Interview With … Piers Platt

We’re thrilled to be hosting Piers Platt’s RATH’S DECEPTION blog tour today!

Title: Rath’s Deception
Author: Piers Platt
Publisher: Piers Platt
Pages: 350
Genre: Sci Fi/Thriller

On the cut-throat streets of Tarkis, orphaned teens like Rath end up jailed … or dead. So when the shadowy Janus Group offers Rath a chance to earn riches beyond his wildest dreams, he seizes it. But the Janus Group is as ruthless as the elite assassins it controls. Rath will have to survive their grueling, off-world training, and fulfill all fifty kills in his contract before a single cent comes his way. And ending so many lives comes with a price Rath can’t anticipate. It’ll certainly cost him what’s left of his innocence. It may well cost him his life.

For More Information

  • Rath’s Deception is available at Amazon.
  • Discuss this book at PUYB Virtual Book Club at Goodreads.

Book Excerpt:

A light flickered on the edge of Rath’s peripheral vision: his internal heads-up display had an incoming message.

 <Urgent: mission update>

<New target: Deputy Ambassador Sorgens>

<Original target is not to be harmed>

Rath felt a bead of sweat form at his brow. He smiled at another group of guests and offered them his tray of canapés, simultaneously advancing through screens in his heads-up display to find a photo of Sorgens in order to identify him.

Okay, got it.

“We’re all done, thanks,” one of the guests told him.

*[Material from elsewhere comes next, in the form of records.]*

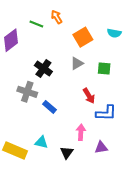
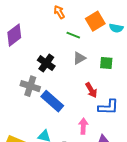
green line: (36, 24) -> (73, 35), moved
orange square: (83, 37) -> (95, 21), moved
blue rectangle: (49, 107) -> (52, 101), size x1.6

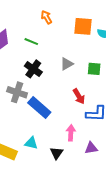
orange square: (95, 21) -> (83, 26), turned 36
green line: (73, 35) -> (31, 42), moved

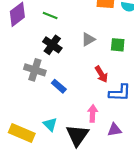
blue rectangle: (39, 107) -> (59, 86), size x0.6
cyan triangle: (31, 143) -> (50, 124), turned 32
black triangle: (57, 153) -> (77, 135), size x1.6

“Of course,” Rath said. “Sorry.”

Guess I lingered a little longer than a normal server would have. He stepped away from the group, spinning slowly in place as if planning which group he would approach next.  There’s Sorgens – far side of the room.

Rath stopped at three other groups of party-goers, working his way around the outside of the room in a looping curve, careful to avoid heading directly for the Deputy Ambassador. As he left the third group, he rearranged the napkins on his tray, as if straightening them, and surreptitiously jabbed one of the canapés with a tiny hypodermic needle, before slipping the needle back into his sleeve. Then he turned and headed for the Deputy Ambassador, but a security guard cut in front of him. Rath changed direction smoothly and headed for a different group, but he kept Sorgens in his line of sight. The security guard was leaning in close to Sorgens, covering his mouth to whisper in his ear. Rath dialed up his audio implants.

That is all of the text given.